= EXERCISE DIRECTIONS =
In the records below, find the line containing "List all visible" and return it together with every later line, exactly as written; pictures are to be omitted.

(Stored entries)
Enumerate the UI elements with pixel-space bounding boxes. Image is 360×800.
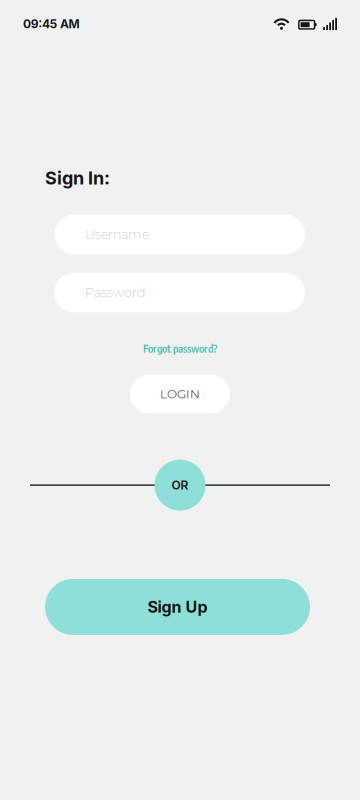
- staticText: OR: [172, 478, 188, 492]
- staticText: Password: [85, 285, 146, 300]
- staticText: Sign Up: [148, 597, 208, 617]
- button[interactable]: Password: [54, 273, 305, 312]
- button[interactable]: Username: [54, 215, 305, 254]
- staticText: Forgot password?: [143, 342, 217, 355]
- button[interactable]: Forgot password?: [135, 339, 225, 358]
- button[interactable]: Sign Up: [45, 579, 310, 635]
- staticText: Username: [85, 227, 149, 242]
- button[interactable]: LOGIN: [130, 375, 230, 413]
- staticText: Sign In:: [45, 167, 110, 189]
- staticText: LOGIN: [160, 386, 200, 401]
- staticText: 09:45 AM: [23, 17, 80, 31]
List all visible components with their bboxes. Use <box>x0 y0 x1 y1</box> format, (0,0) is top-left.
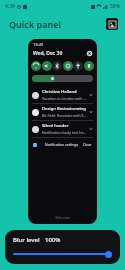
button[interactable]: Toggle 1 <box>42 61 52 71</box>
button[interactable]: Expand <box>89 127 93 131</box>
button[interactable]: Expand <box>89 93 93 97</box>
staticText: Christina Holland <box>42 89 77 95</box>
button[interactable]: Toggle 3 <box>63 61 73 71</box>
staticText: Notification body text here <box>42 130 87 135</box>
staticText: 4:39 <box>5 3 15 10</box>
staticText: Telecom <box>55 215 71 220</box>
staticText: Bit field: Resonate with Soul, Reinterp… <box>42 113 87 118</box>
button[interactable]: Settings <box>87 51 92 56</box>
button[interactable]: Brightness <box>32 75 93 82</box>
button[interactable]: Expand <box>89 110 93 114</box>
staticText: 13:45 <box>33 42 44 47</box>
button[interactable]: Toggle 4 <box>73 61 83 71</box>
staticText: Vacation in London with family <box>42 96 87 101</box>
button[interactable]: Wallpaper preview <box>106 18 118 30</box>
staticText: Quick panel <box>9 18 61 30</box>
button[interactable]: Toggle 0 <box>31 61 41 71</box>
button[interactable]: Toggle 5 <box>84 61 94 71</box>
staticText: 58% <box>110 3 120 10</box>
button[interactable]: Clear <box>83 142 92 147</box>
staticText: Silent header <box>42 123 69 129</box>
button[interactable]: Silent header <box>28 121 97 137</box>
button[interactable]: Blur level <box>5 230 120 264</box>
staticText: 100% <box>45 236 61 244</box>
button[interactable]: Toggle 2 <box>52 61 62 71</box>
button[interactable]: Notification settings <box>45 142 79 147</box>
button[interactable]: Christina Holland <box>28 87 97 103</box>
staticText: Blur level <box>13 236 40 244</box>
staticText: Design Brainstorming <box>42 106 86 112</box>
button[interactable]: Design Brainstorming <box>28 104 97 120</box>
staticText: Wed, Dec 30 <box>33 50 63 57</box>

= RESULT FOR THIS TASK =
List all visible components with their bboxes. Use <box>x0 y0 x1 y1</box> format, (0,0) is top-left.
button[interactable]: Toggle 1 <box>42 61 52 71</box>
button[interactable]: Expand <box>89 127 93 131</box>
button[interactable]: Expand <box>89 93 93 97</box>
staticText: Christina Holland <box>42 89 77 95</box>
button[interactable]: Toggle 3 <box>63 61 73 71</box>
staticText: Notification body text here <box>42 130 87 135</box>
staticText: 4:39 <box>5 3 15 10</box>
staticText: Telecom <box>55 215 71 220</box>
staticText: Bit field: Resonate with Soul, Reinterp… <box>42 113 87 118</box>
button[interactable]: Settings <box>87 51 92 56</box>
button[interactable]: Brightness <box>32 75 93 82</box>
button[interactable]: Expand <box>89 110 93 114</box>
staticText: 13:45 <box>33 42 44 47</box>
button[interactable]: Toggle 4 <box>73 61 83 71</box>
staticText: Vacation in London with family <box>42 96 87 101</box>
button[interactable]: Wallpaper preview <box>106 18 118 30</box>
staticText: Quick panel <box>9 18 61 30</box>
button[interactable]: Toggle 0 <box>31 61 41 71</box>
button[interactable]: Toggle 5 <box>84 61 94 71</box>
staticText: 58% <box>110 3 120 10</box>
button[interactable]: Clear <box>83 142 92 147</box>
staticText: Silent header <box>42 123 69 129</box>
button[interactable]: Silent header <box>28 121 97 137</box>
button[interactable]: Blur level <box>5 230 120 264</box>
staticText: 100% <box>45 236 61 244</box>
button[interactable]: Toggle 2 <box>52 61 62 71</box>
button[interactable]: Notification settings <box>45 142 79 147</box>
button[interactable]: Christina Holland <box>28 87 97 103</box>
staticText: Blur level <box>13 236 40 244</box>
staticText: Design Brainstorming <box>42 106 86 112</box>
button[interactable]: Design Brainstorming <box>28 104 97 120</box>
staticText: Wed, Dec 30 <box>33 50 63 57</box>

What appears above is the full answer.